Blair also said that during his time working for the New York Times, he suffered from several mental illnesses, including depression and bipolar disorder. He also dealt with drug and alcohol abuse. Working for the Times during the attacks on 9/11 really pushed Blair further into his suffering and isolation.
He claimed that his mental health issues in combination with substance abuse led to a lot of mistakes in his writing for the newspaper. His superiors noticed the errors and eventually Blair got help for mental health and substance problems.
Once he returned to the Times, his colleagues all noticed a change in Blair. He stayed at work for extended amounts of time, he barely ate, and he didn’t change his clothes. Despite these changes, he appeared to be doing well as a writer. He kept this act up because he didn’t want to disappoint anyone. He continued to fabricate his stories to cover up the fact that he could no longer do his job.
His fabrications were never obvious because he would pull small pieces from tons of stories. It wasn’t until his story about a lost soldier in Iraq that his copying became obvious.
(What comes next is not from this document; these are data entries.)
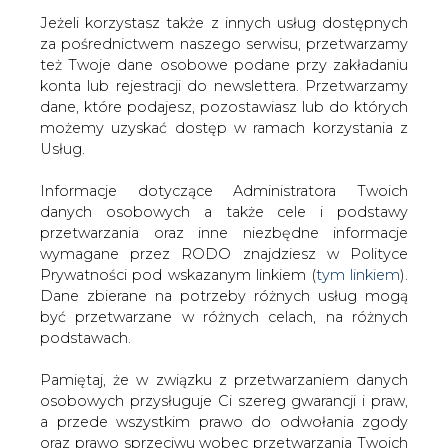
Jeżeli korzystasz także z innych usług dostępnych
za pośrednictwem naszego serwisu, przetwarzamy
też Twoje dane osobowe podane przy zakładaniu
konta lub rejestracji do newslettera. Przetwarzamy
Strona główna
/
RYNEK GAZU
/
Niemcy są za
dane, które podajesz, pozostawiasz lub do których
utrzymaniem dostaw gazu przez Ukrainę mimo Nord
możemy uzyskać dostęp w ramach korzystania z
Stream 2
Usług.
2016-09-14 00:00
Informacje dotyczące Administratora Twoich
drukuj
danych osobowych a także cele i podstawy
skomentuj
przetwarzania oraz inne niezbędne informacje
udostępnij
:
wymagane przez RODO znajdziesz w Polityce
Prywatności pod wskazanym linkiem (
tym linkiem
).
Dane zbierane na potrzeby różnych usług mogą
być przetwarzane w różnych celach, na różnych
Niemcy są za utrzymaniem dostaw
podstawach.
gazu przez Ukrainę mimo Nord
Stream 2
Pamiętaj, że w związku z przetwarzaniem danych
osobowych przysługuje Ci szereg gwarancji i praw,
a przede wszystkim prawo do odwołania zgody
oraz prawo sprzeciwu wobec przetwarzania Twoich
This is because there were only a few stories written about it at the time, so he had to copy large chunks rather than small pieces. After this story was published, everything really began to fall apart for Blair.
Despite the fact that Jayson Blair is a known plagiarist, his colleagues still spoke rather highly of him. It was clear that they were disappointed in his actions, and some were even very upset, but none spoke poorly about his character. They still described him as hardworking and ambitious despite his actions.
In addition to that, it’s important to think about how Grant portrayed Blair’s character. She could have gone down any route in her film, but she really told his story in an unbiased light. Her approach was quite the opposite of the media’s. The news clips she showed in her film were all harsh and critical of Blair’s actions.
What he did was wrong, and yet she’s able to capture that fact while keeping and unbiased attitude. She could have easily portrayed Blair as a villian, but instead she showed clips of Blair crying while telling his story, pictures of his childhood, and the truth about his mental illnesses. All of these allowed us to see Blair as a human being rather than an evil, manipulative figure.
Grant’s version of Jayson Blair’s story is interesting because it shows him in different lights. She included clips of news stories from the time of the scandal, interviews with his colleagues, and interviews with Blair himself. By including all of these elements, she was giving us her own interpretation of Blair’s character and actions.